Motion projectors don't exactly have a reputation for being all that cool. In general, they're used for watching documentaries or projecting work. However, the guys behind the Fabricate Yourself Kinect hack--which let you create a mini-figure of yourself out of foam--have come up with a new use for the handheld variety of projectors.
Students at Carnegie Mellon University worked alongside Disney Research as part of a project called MotionBeam. The MotionBeam project combines iPhones with handheld projectors, and turns them into the most unique gaming system we've ever seen.
The iPhones are loaded up with games that have been specifically designed to use the projectors as game-control devices. Players can interact with the projected games by moving the handheld projector up and down, similar to the motions you'd use in an accelerometer-controlled iPhone game. Essentially, it's a projector with the capability of a smartphone. So far, the games are a mix of cute and quirky racing and object-collection games, featuring space-like characters (kind of what you'd expect from Disney).
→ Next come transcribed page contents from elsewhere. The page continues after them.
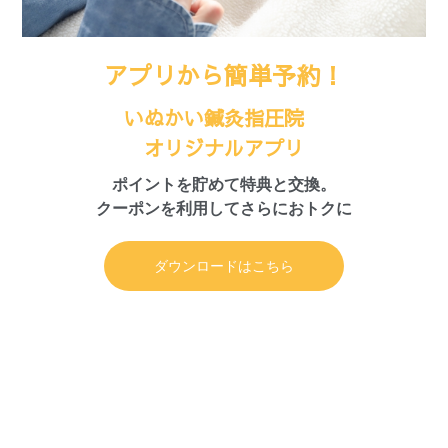
アプリから簡単予約！
いぬかい鍼灸指圧院
オリジナルアプリ
ポイントを貯めて特典と交換。
クーポンを利用してさらにおトクに
ダウンロードはこちら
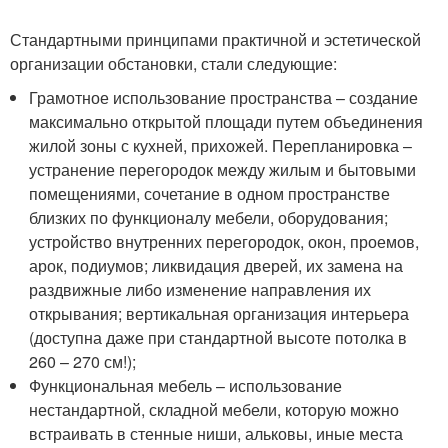
Стандартными принципами практичной и эстетической
организации обстановки, стали следующие:
Грамотное использование пространства – создание
максимально открытой площади путем объединения
жилой зоны с кухней, прихожей. Перепланировка –
устранение перегородок между жилым и бытовыми
помещениями, сочетание в одном пространстве
близких по функционалу мебели, оборудования;
устройство внутренних перегородок, окон, проемов,
арок, подиумов; ликвидация дверей, их замена на
раздвижные либо изменение направления их
открывания; вертикальная организация интерьера
(доступна даже при стандартной высоте потолка в
260 – 270 см!);
Функциональная мебель – использование
нестандартной, складной мебели, которую можно
встраивать в стенные ниши, альковы, иные места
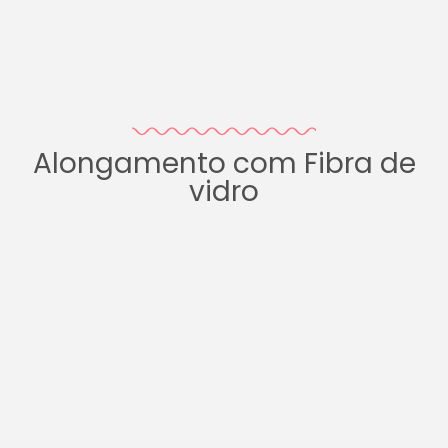
Alongamento com Fibra de
vidro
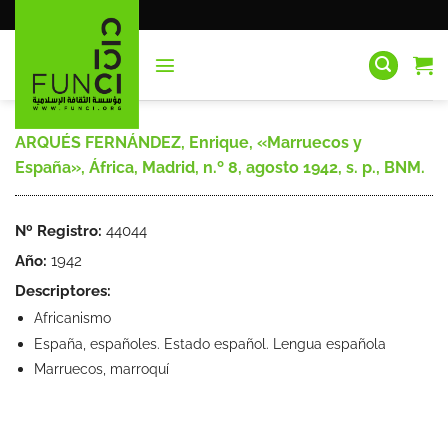
Saltar
al
contenido
ARQUÉS FERNÁNDEZ, Enrique, «Marruecos y
España», África, Madrid, n.º 8, agosto 1942, s. p., BNM.
Nº Registro:
44044
Año:
1942
Descriptores:
Africanismo
España, españoles. Estado español. Lengua española
Marruecos, marroquí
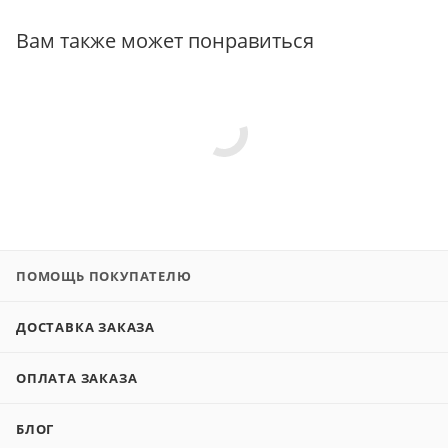
Вам также может понравиться
ПОМОЩЬ ПОКУПАТЕЛЮ
ДОСТАВКА ЗАКАЗА
ОПЛАТА ЗАКАЗА
БЛОГ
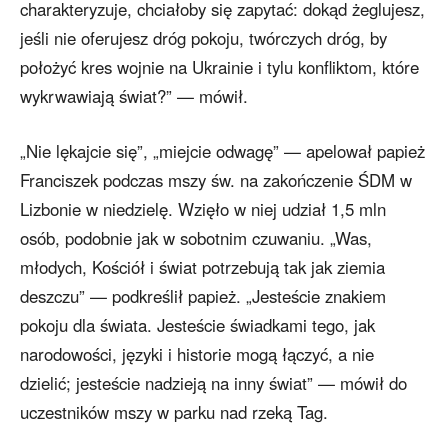
charakteryzuje, chciałoby się zapytać: dokąd żeglujesz,
jeśli nie oferujesz dróg pokoju, twórczych dróg, by
położyć kres wojnie na Ukrainie i tylu konfliktom, które
wykrwawiają świat?” — mówił.
„Nie lękajcie się”, „miejcie odwagę” — apelował papież
Franciszek podczas mszy św. na zakończenie ŚDM w
Lizbonie w niedzielę. Wzięło w niej udział 1,5 mln
osób, podobnie jak w sobotnim czuwaniu. „Was,
młodych, Kościół i świat potrzebują tak jak ziemia
deszczu” — podkreślił papież. „Jesteście znakiem
pokoju dla świata. Jesteście świadkami tego, jak
narodowości, języki i historie mogą łączyć, a nie
dzielić; jesteście nadzieją na inny świat” — mówił do
uczestników mszy w parku nad rzeką Tag.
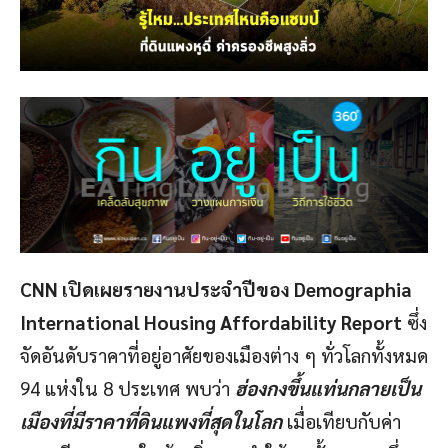
CNN เปิดเผยรายงานประจำปีของ Demographia
International Housing Affordability Report
ซึ่ง
จัดอันดับราคาที่อยู่อาศัยของเมืองต่าง ๆ ทั่วโลกทั้งหมด
94 แห่งใน 8 ประเทศ พบว่า
ฮ่องกงขึ้นแท่นกลายเป็น
เมืองที่มีราคาที่ดินแพงที่สุดในโลก
เมื่อเทียบกับค่า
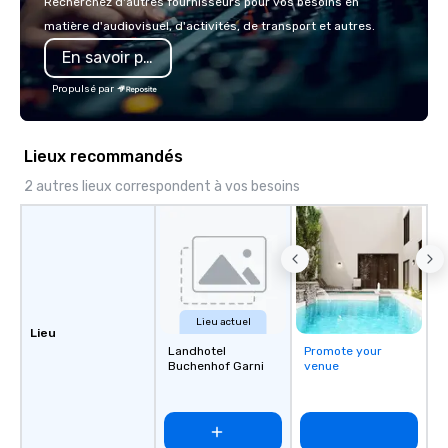
Recherchez d'autres fournisseurs pour vos besoins en
innovation playbook, S
matière d'audiovisuel, d'activités, de transport et autres.
programming that is 
En savoir plus
substantive, and uniqu
the Valley. Ideal for g
Propulsé par
Fully customizable by 
seniority, and objectiv
Lieux recommandés
2 autres lieux correspondent à vos besoins
Lieu actuel
Lieu
Landhotel
Promote your
Buchenhof Garni
venue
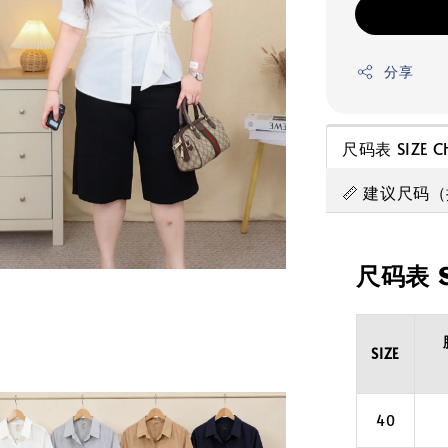
分享
尺码表 SIZE C
📏 建议尺码
尺码表 S
SIZE
40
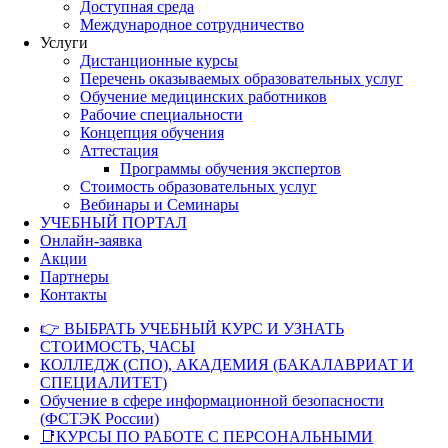
Доступная среда
Международное сотрудничество
Услуги
Дистанционные курсы
Перечень оказываемых образовательных услуг
Обучение медицинских работников
Рабочие специальности
Концепция обучения
Аттестация
Программы обучения экспертов
Стоимость образовательных услуг
Вебинары и Семинары
УЧЕБНЫЙ ПОРТАЛ
Онлайн-заявка
Акции
Партнеры
Контакты
👉 ВЫБРАТЬ УЧЕБНЫЙ КУРС И УЗНАТЬ
СТОИМОСТЬ, ЧАСЫ
КОЛЛЕДЖ (СПО), АКАДЕМИЯ (БАКАЛАВРИАТ И
СПЕЦИАЛИТЕТ)
Обучение в сфере информационной безопасности
(ФСТЭК России)
📑КУРСЫ ПО РАБОТЕ С ПЕРСОНАЛЬНЫМИ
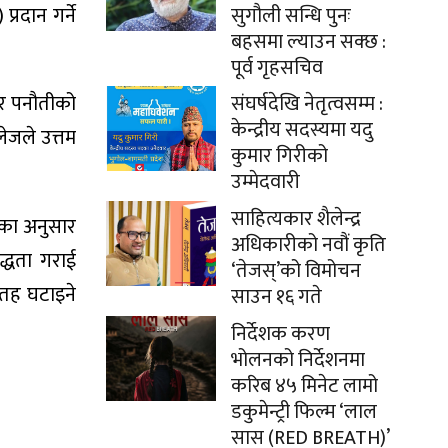
्रदान गर्ने
सुगौली सन्धि पुनः
बहसमा ल्याउन सक्छ :
पूर्व गृहसचिव
संघर्षदेखि नेतृत्वसम्म :
 र पनौतीको
केन्द्रीय सदस्यमा यदु
लेजले उत्तम
कुमार गिरीको
उम्मेदवारी
साहित्यकार शैलेन्द्र
ंका अनुसार
अधिकारीको नवौं कृति
द्धता गराई
‘तेजस्’को विमोचन
 तह घटाइने
साउन १६ गते
निर्देशक करण
भोलनको निर्देशनमा
करिब ४५ मिनेट लामो
डकुमेन्ट्री फिल्म ‘लाल
सास (RED BREATH)’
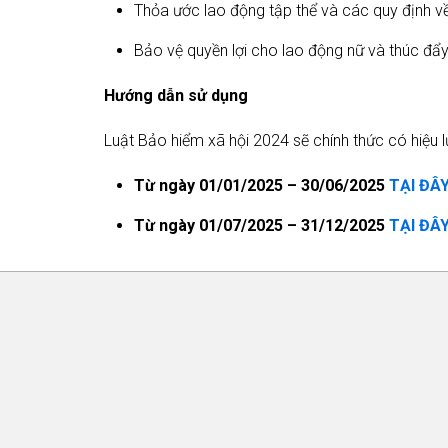
Thỏa ước lao động tập thể và các quy định về t
Bảo vệ quyền lợi cho lao động nữ và thúc đẩy 
Hướng
dẫn
sử
dụng
Luật Bảo hiểm xã hội 2024 sẽ chính thức có hiệu l
Từ ngày 01/01/2025 – 30/06/2025
TẠI ĐÂ
Từ ngày 01/07/2025 – 31/12/2025
TẠI ĐÂ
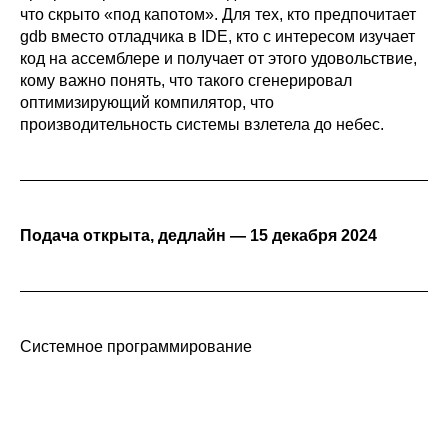
что скрыто «под капотом». Для тех, кто предпочитает
gdb вместо отладчика в IDE, кто с интересом изучает
код на ассемблере и получает от этого удовольствие,
кому важно понять, что такого сгенерировал
оптимизирующий компилятор, что
производительность системы взлетела до небес.
Подача открыта, дедлайн — 15 декабря 2024
Системное программирование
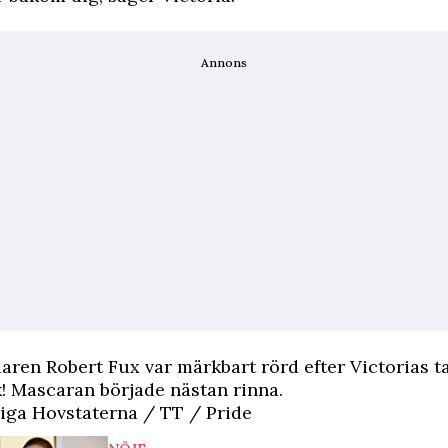
Annons
ren Robert Fux var märkbart rörd efter Victorias ta
! Mascaran började nästan rinna.
iga Hovstaterna / TT / Pride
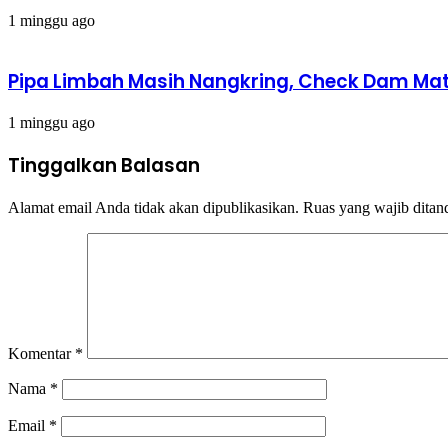
1 minggu ago
Pipa Limbah Masih Nangkring, Check Dam Mati,
1 minggu ago
Tinggalkan Balasan
Alamat email Anda tidak akan dipublikasikan.
Ruas yang wajib ditan
Komentar
*
Nama
*
Email
*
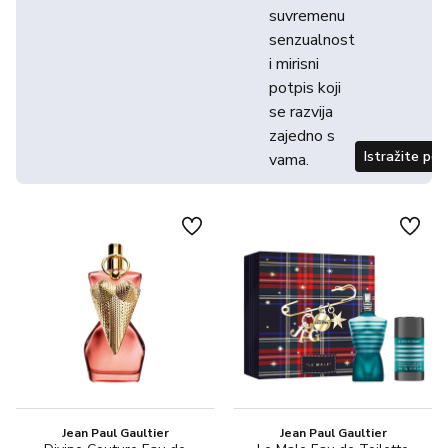
suvremenu
senzualnost
i mirisni
potpis koji
se razvija
zajedno s
Istražite po
vama.
Jean Paul Gaultier
Jean Paul Gaultier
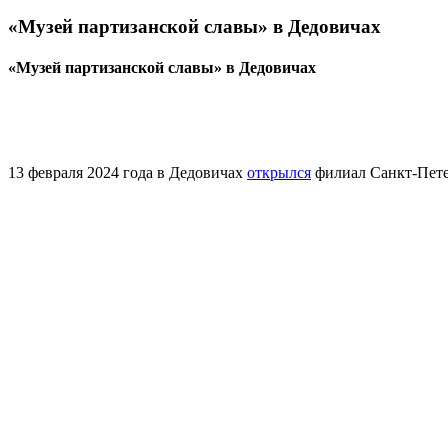
«Музей партизанской славы» в Дедовичах
«Музей партизанской славы» в Дедовичах
13 февраля 2024 года в Дедовичах
открылся
филиал Санкт-Пете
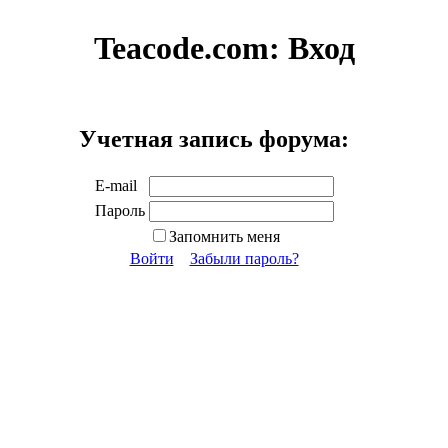
Teacode.com:
Вход
Учетная запись форума:
E-mail
Пароль
Запомнить меня
Войти
Забыли пароль?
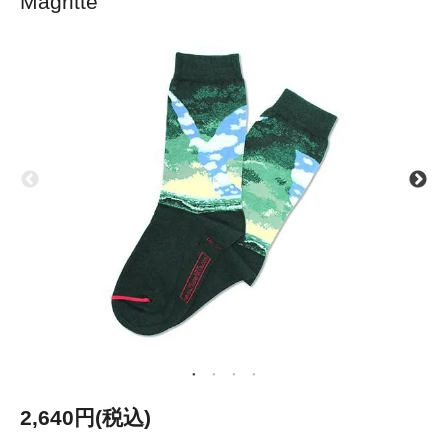
Magritte
2,640円(税込)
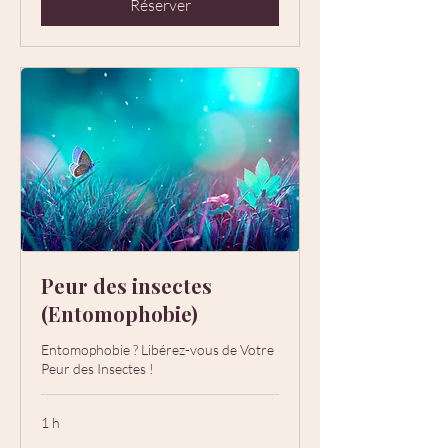
Réserver
Peur des insectes
(Entomophobie)
Entomophobie ? Libérez-vous de Votre
Peur des Insectes !
1 h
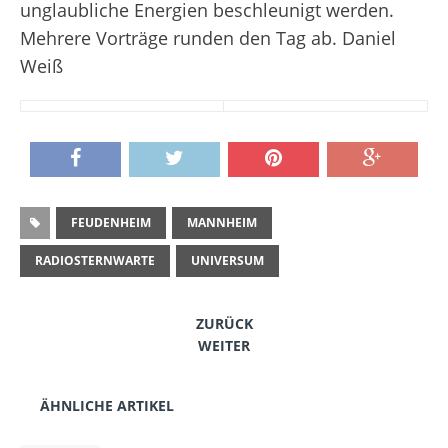
unglaubliche Energien beschleunigt werden.
Mehrere Vorträge runden den Tag ab.
Daniel
Weiß
FEUDENHEIM
MANNHEIM
RADIOSTERNWARTE
UNIVERSUM
ZURÜCK
WEITER
ÄHNLICHE ARTIKEL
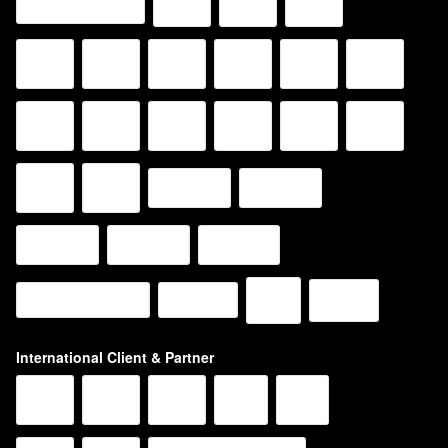
International Client & Partner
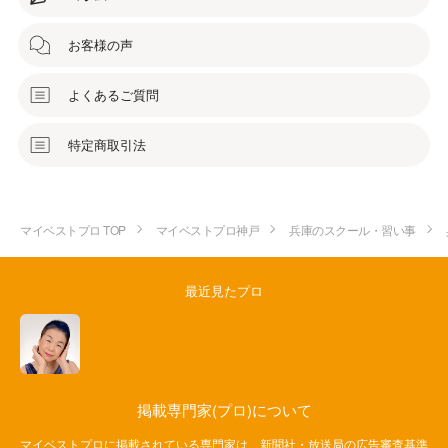
お客様の声
よくあるご質問
特定商取引法
マイベストプロ TOP
マイベストプロ神戸
兵庫のスクール・習い事
最近見たプロ
掲載専門家(プロ)について
マイベストプロに掲載されている専門家は、新聞社・放送局の広告審査基準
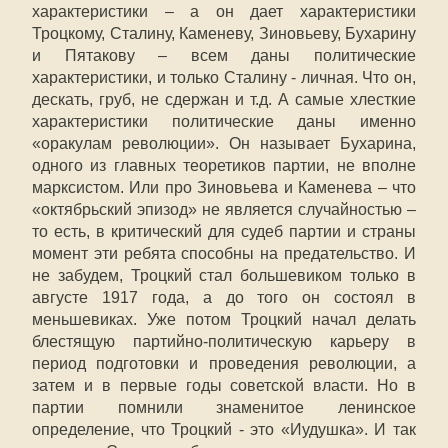
характеристики – а он дает характеристики
Троцкому, Сталину, Каменеву, Зиновьеву, Бухарину
и Пятакову – всем даны политические
характеристики, и только Сталину - личная. Что он,
дескать, груб, не сдержан и т.д. А самые хлесткие
характеристики политические даны именно
«оракулам революции». Он называет Бухарина,
одного из главных теоретиков партии, не вполне
марксистом. Или про Зиновьева и Каменева – что
«октябрьский эпизод» не является случайностью –
то есть, в критический для судеб партии и страны
момент эти ребята способны на предательство. И
не забудем, Троцкий стал большевиком только в
августе 1917 года, а до того он состоял в
меньшевиках. Уже потом Троцкий начал делать
блестящую партийно-политическую карьеру в
период подготовки и проведения революции, а
затем и в первые годы советской власти. Но в
партии помнили знаменитое ленинское
определение, что Троцкий - это «Иудушка». И так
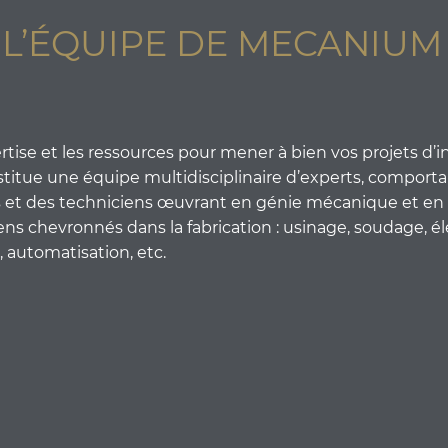
L’ÉQUIPE DE MECANIUM
se et les ressources pour mener à bien vos projets d’i
itue une équipe multidisciplinaire d’experts, comporta
s et des techniciens œuvrant en génie mécanique et en
ens chevronnés dans la fabrication : usinage, soudage, éle
automatisation, etc.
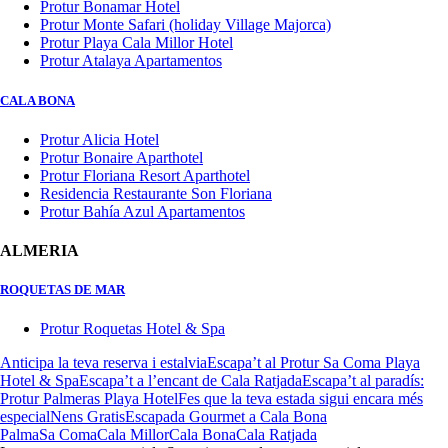
Protur Bonamar Hotel
Protur Monte Safari (holiday Village Majorca)
Protur Playa Cala Millor Hotel
Protur Atalaya Apartamentos
CALA BONA
Protur Alicia Hotel
Protur Bonaire Aparthotel
Protur Floriana Resort Aparthotel
Residencia Restaurante Son Floriana
Protur Bahía Azul Apartamentos
ALMERIA
ROQUETAS DE MAR
Protur Roquetas Hotel & Spa
Anticipa la teva reserva i estalvia
Escapa’t al Protur Sa Coma Playa
Hotel & Spa
Escapa’t a l’encant de Cala Ratjada
Escapa’t al paradís:
Protur Palmeras Playa Hotel
Fes que la teva estada sigui encara més
especial
Nens Gratis
Escapada Gourmet a Cala Bona
Palma
Sa Coma
Cala Millor
Cala Bona
Cala Ratjada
The aim of MotionBeam is to create a new gaming platform by binging "projected content to physical objects in the environment," according to the project's site. Disney Research and the CMU students also believe that, within a couple of years, mini-projectors will be built into millions of devices, so MotionBeam is a good example of what might be possible.
Although they look cool, these games seem a little rough round the edges to play--as you move the iPhone around, the projected image jumps around the wall, which looks distracting--but imagine the future possibilities. And gaming might be just the beginning: Imagine all the ways this technology could be put to use in the workplace--or on art projects, for that matter.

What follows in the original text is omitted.